« C’est tellement nul que ça en devient bien ». Voici un constat qui s’applique sans problème au cinéma et à la télévision. Eh oui, vous n’écouterez probablement jamais en entier un mauvais album, ne lirez pas de A à Z un livre ennuyant, et ne vous rendrez pas à une exposition d’art déplorable. Pourtant, quand il s’agit de films, beaucoup se laissent tenter et finissent même par prendre du plaisir face à l’écran.
Pour la première fois, des chercheurs se sont intéressés à ce phénomène pour le moins étrange. Une étude a d’ailleurs été publiée fin juillet dans la très sérieuse revue Poetics. « A priori, il semble paradoxal que quelqu’un regarde délibérément un film mal fait, mal joué, embarrassant, voire dérangeant, et qu’il prenne plaisir à le faire » déclare Keyvan Sarkhosh, scientifique au Max Planck Institute for Empirical Aesthetics de Francfort en Allemagne.

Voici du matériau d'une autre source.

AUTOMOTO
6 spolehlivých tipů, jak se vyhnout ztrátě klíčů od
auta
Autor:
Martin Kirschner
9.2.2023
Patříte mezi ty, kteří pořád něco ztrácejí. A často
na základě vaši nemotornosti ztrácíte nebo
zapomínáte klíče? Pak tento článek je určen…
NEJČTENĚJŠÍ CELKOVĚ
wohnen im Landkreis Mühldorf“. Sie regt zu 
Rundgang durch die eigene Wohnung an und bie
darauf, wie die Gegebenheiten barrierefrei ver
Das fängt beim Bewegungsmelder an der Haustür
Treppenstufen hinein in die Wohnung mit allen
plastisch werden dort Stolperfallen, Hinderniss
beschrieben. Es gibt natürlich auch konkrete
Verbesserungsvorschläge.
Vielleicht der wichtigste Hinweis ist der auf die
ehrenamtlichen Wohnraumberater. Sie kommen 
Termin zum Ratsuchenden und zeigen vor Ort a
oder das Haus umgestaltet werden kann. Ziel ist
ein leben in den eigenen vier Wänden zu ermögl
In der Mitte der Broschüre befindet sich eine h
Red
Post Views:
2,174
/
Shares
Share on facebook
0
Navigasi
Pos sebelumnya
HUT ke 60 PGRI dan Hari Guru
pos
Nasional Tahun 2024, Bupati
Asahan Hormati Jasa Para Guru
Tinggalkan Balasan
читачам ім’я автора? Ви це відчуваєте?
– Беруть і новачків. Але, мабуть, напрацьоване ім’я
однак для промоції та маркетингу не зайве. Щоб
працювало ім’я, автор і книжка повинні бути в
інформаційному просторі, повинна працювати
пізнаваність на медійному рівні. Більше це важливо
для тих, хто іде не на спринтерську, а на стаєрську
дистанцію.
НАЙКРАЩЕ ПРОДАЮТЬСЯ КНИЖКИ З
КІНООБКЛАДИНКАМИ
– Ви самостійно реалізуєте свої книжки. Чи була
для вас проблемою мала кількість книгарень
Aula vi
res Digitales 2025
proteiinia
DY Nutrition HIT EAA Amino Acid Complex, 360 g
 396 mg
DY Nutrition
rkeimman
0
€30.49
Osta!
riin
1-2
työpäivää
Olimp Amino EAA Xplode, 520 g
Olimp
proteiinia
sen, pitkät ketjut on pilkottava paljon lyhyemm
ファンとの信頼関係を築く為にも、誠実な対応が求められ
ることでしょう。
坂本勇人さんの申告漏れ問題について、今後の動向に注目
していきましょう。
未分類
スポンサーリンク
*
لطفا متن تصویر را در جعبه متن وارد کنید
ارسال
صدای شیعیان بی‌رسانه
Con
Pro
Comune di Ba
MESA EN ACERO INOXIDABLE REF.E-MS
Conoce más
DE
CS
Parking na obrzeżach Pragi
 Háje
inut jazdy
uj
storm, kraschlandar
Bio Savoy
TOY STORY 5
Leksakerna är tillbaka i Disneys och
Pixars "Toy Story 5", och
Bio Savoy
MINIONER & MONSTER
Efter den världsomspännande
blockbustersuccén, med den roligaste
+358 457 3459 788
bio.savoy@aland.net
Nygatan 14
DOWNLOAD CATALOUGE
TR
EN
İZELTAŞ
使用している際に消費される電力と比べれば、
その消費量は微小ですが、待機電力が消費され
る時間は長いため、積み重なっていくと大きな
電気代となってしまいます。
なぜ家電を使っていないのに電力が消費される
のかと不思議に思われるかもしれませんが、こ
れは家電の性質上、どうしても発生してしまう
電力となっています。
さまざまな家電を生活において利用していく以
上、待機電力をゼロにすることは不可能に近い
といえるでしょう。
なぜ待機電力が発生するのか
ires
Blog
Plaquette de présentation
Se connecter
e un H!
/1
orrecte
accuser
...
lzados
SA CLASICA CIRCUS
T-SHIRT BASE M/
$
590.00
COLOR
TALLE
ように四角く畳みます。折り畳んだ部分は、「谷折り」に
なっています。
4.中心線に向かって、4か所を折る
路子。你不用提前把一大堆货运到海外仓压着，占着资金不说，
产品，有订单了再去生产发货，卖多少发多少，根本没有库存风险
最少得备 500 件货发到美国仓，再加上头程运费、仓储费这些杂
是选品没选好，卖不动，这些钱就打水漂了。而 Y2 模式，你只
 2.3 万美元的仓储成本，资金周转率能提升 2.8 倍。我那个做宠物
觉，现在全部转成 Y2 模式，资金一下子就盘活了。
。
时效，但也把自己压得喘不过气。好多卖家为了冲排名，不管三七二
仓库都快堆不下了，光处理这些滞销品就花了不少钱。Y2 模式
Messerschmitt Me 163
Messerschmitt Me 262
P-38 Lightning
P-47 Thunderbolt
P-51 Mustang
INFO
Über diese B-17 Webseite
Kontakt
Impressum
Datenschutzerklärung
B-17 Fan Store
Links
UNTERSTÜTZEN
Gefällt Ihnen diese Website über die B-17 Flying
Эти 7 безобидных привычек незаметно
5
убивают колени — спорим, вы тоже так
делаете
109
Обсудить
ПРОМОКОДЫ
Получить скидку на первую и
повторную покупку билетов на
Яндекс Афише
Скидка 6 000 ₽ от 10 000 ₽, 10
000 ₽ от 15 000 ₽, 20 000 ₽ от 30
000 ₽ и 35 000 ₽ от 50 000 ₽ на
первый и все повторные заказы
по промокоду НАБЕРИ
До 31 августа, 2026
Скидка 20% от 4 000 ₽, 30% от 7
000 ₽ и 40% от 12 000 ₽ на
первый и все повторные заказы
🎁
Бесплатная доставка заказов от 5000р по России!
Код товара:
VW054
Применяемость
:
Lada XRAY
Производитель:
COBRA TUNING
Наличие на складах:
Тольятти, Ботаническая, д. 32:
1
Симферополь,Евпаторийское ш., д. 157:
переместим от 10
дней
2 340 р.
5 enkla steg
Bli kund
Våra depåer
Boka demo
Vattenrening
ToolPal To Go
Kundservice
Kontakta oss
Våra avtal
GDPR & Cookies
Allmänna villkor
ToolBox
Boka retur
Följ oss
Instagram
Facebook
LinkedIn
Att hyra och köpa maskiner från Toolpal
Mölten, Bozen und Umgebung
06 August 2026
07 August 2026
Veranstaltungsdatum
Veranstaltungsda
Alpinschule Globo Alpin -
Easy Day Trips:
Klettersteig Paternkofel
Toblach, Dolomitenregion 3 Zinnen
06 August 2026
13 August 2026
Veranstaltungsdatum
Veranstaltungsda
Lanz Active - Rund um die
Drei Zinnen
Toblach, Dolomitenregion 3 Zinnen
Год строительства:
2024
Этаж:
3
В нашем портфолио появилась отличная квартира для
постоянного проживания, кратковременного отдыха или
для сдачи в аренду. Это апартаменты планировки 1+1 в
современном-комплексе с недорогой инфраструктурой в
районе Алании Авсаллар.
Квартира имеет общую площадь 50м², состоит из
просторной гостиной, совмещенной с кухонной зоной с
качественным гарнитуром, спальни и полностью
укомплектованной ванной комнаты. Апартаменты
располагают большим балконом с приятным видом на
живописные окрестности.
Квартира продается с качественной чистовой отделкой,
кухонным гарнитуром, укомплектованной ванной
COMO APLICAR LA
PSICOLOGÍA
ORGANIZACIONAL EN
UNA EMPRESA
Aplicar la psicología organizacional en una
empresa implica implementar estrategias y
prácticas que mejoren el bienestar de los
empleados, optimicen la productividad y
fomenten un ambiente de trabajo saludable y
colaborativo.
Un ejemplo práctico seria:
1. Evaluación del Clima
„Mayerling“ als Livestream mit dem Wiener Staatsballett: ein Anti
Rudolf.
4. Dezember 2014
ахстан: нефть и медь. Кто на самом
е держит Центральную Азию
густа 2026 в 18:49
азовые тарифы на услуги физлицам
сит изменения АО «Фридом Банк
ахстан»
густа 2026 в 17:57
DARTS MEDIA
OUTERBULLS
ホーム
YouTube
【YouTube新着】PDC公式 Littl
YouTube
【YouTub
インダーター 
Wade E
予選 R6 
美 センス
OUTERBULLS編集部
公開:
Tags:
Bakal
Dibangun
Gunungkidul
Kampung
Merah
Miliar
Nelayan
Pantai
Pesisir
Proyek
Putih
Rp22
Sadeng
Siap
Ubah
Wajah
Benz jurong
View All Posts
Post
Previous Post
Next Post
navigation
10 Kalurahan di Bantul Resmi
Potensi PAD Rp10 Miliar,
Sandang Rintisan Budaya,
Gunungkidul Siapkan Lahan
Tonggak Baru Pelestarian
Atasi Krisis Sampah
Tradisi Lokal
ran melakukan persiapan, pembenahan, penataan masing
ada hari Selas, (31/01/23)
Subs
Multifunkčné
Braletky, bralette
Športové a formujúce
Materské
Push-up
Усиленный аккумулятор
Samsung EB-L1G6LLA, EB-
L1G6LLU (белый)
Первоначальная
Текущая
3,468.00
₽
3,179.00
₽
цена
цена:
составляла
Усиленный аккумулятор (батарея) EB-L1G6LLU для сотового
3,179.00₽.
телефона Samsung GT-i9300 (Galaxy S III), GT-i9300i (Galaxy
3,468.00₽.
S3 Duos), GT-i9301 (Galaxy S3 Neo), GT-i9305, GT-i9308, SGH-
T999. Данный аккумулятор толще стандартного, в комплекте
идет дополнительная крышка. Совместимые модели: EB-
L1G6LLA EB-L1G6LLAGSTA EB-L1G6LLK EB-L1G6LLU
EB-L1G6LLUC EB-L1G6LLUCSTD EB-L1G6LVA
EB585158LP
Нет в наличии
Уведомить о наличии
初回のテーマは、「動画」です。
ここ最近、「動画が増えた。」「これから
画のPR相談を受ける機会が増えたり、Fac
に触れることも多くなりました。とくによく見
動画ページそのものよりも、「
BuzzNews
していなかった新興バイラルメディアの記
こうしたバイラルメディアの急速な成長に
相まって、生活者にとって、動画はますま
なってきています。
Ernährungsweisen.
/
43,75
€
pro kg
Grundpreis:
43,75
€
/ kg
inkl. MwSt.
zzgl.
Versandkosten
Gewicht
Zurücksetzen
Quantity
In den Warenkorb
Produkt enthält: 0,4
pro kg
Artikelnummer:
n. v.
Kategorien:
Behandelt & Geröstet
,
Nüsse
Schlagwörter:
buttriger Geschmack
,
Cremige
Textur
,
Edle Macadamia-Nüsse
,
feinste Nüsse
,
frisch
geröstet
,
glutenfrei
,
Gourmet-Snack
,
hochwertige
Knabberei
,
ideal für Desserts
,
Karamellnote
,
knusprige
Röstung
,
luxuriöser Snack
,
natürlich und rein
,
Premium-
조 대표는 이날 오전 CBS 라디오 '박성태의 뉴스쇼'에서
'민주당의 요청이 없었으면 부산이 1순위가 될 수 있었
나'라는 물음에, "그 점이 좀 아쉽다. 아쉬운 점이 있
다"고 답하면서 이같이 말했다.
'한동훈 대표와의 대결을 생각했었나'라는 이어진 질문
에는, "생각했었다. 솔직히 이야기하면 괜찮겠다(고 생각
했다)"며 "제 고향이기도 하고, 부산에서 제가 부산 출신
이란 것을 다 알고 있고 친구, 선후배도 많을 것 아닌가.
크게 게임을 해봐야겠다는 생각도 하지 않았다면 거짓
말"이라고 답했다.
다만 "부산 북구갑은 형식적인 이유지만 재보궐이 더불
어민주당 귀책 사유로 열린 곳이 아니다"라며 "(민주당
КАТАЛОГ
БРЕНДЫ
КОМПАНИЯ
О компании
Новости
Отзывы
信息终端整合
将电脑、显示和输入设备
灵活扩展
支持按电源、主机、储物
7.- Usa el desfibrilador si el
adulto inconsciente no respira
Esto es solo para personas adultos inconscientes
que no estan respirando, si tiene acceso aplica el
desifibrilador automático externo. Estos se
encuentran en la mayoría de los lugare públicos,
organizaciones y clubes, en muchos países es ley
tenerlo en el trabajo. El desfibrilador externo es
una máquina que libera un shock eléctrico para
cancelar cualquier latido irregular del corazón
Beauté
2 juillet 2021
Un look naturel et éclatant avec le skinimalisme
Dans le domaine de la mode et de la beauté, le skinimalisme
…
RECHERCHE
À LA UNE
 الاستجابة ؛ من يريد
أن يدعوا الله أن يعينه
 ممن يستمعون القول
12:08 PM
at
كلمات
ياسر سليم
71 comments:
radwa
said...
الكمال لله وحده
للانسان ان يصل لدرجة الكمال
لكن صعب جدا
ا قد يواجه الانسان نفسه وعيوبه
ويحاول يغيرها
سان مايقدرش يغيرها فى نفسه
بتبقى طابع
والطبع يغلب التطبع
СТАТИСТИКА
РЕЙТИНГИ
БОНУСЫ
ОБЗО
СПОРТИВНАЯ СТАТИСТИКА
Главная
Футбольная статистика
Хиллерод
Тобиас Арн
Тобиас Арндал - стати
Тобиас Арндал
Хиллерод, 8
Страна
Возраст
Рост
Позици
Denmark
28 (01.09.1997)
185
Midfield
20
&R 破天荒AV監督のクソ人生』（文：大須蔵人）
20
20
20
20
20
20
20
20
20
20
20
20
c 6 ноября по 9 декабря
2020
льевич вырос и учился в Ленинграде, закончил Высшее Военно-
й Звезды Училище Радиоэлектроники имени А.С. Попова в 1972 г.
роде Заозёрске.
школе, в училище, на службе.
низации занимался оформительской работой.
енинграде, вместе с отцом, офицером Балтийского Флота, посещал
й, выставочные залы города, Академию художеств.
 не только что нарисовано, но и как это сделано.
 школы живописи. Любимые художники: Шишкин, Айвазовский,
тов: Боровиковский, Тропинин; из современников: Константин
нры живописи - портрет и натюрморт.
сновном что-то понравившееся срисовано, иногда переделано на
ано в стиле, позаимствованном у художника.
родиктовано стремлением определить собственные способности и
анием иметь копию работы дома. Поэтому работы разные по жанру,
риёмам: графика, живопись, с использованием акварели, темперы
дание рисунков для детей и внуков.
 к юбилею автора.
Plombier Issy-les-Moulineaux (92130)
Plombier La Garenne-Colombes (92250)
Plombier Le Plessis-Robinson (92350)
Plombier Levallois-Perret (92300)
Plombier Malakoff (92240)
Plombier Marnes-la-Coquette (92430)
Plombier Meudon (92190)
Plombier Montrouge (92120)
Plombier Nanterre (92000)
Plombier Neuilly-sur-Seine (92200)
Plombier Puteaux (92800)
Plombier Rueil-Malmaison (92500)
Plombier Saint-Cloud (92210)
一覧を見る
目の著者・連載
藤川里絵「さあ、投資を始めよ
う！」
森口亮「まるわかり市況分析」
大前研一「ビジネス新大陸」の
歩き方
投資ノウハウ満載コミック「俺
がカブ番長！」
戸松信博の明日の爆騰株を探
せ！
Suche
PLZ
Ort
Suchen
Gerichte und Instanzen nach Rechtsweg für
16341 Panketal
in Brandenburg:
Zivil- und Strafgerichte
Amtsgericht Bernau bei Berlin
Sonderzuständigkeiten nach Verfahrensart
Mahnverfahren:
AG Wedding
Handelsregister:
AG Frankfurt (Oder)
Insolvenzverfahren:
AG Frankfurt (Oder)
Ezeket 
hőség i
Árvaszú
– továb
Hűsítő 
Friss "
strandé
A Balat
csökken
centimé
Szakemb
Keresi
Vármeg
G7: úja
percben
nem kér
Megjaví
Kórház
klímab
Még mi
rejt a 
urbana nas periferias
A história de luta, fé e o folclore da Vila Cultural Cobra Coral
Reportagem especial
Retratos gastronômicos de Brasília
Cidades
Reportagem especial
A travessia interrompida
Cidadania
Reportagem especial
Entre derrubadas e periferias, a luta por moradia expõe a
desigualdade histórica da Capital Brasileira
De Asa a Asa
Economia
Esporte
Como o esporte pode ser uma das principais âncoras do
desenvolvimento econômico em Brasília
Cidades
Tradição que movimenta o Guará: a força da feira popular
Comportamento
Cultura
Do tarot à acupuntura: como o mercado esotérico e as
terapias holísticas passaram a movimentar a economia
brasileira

L’équipe de professionnels a commencé par tenter de définir ce qui rendait un film « mauvais », avec l’une des caractéristiques les plus communes à ce genre : le côté cheap, comme quand le maigre budget de la production se voit à l’écran, les décors sont pauvres, et le jeu des acteurs à faire pleurer. Les premiers exemples cités par les personnes interrogées lors de l’étude sont les films d’horreurs à petits budgets, probablement car ils sont très nombreux et relativement faciles à produire.
Évidemment, l’immense majorité des gens qui regardent ces films le fait dans une démarche ironique, très second degré. Cependant, les scientifiques ont fait une curieuse découverte, qui risque d’en surprendre plus d’un. En effet, au fil des expériences, ils sont arrivés à la conclusion que la plupart de celles et ceux qui aimaient regarder de mauvais films sont de vrais cinéphiles. Une réalité qui, avec du recul, peut se comprendre, puisque d’habitude leur plaisir vient du fait qu’ils analysent les synopsis, les dialogues, les castings, et qu’il y a souvent beaucoup à (re)dire dans ce genre de films.
« Pour ces spectateurs si avertis, les mauvais films représentent un détournement intéressant et drôle, utile pour s’éloigner de l’univers mainstream. Ici, on parle d’une audience qui a un niveau d’éducation au-dessus de la moyenne, que l’on pourrait décrire comme ‘omnivore de culture’. En réalité, ces personnes regardent ces séries et ces longs-métrages pour aller au-delà des frontières traditionnelles de la culture populaire » explique Keyvan Sarkhosh.
La corrélation entre visionneur de navets et individu plus cultivé et plus intelligent que la moyenne est donc toute trouvée ! CQFD.